PROBLEM STATEMENT: I need the lines from the one holding "cts on our website." to the last line of the data below repeated exactly, both included, without pictures.

DATASET ENTRIES:
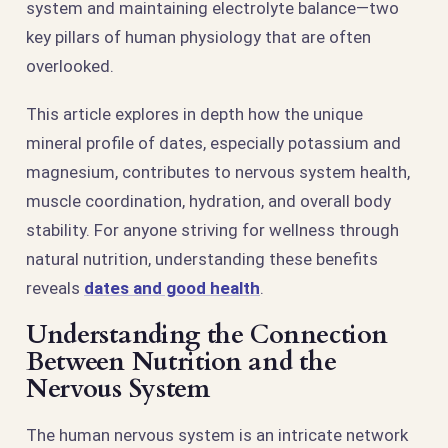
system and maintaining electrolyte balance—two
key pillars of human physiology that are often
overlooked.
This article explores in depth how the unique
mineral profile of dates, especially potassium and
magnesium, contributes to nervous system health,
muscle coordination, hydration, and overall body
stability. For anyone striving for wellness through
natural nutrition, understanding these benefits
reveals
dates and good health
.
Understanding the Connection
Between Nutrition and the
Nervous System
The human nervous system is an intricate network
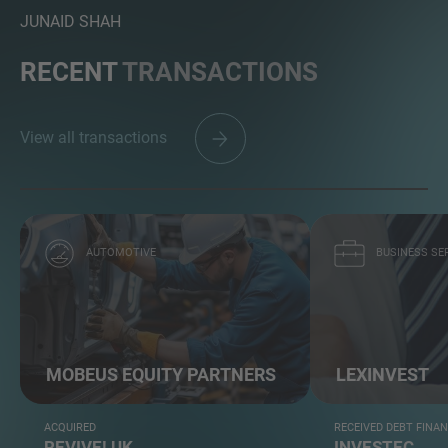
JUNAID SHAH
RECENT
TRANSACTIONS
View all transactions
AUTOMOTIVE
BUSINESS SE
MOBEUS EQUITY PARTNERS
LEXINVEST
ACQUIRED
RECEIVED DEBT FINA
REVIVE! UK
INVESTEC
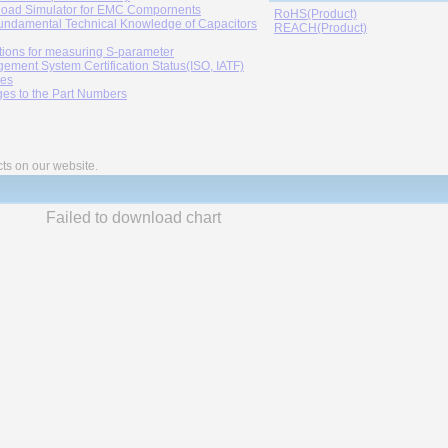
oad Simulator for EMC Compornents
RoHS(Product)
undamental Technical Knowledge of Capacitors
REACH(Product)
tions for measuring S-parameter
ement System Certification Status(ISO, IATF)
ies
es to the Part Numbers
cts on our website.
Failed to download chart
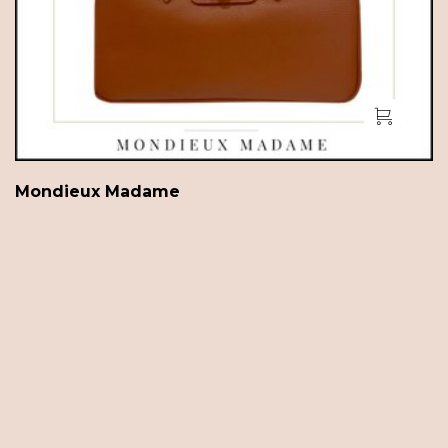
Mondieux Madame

RESULT OF THE EXERCISE:
cts on our website.
Failed to download chart
Mondieux Madame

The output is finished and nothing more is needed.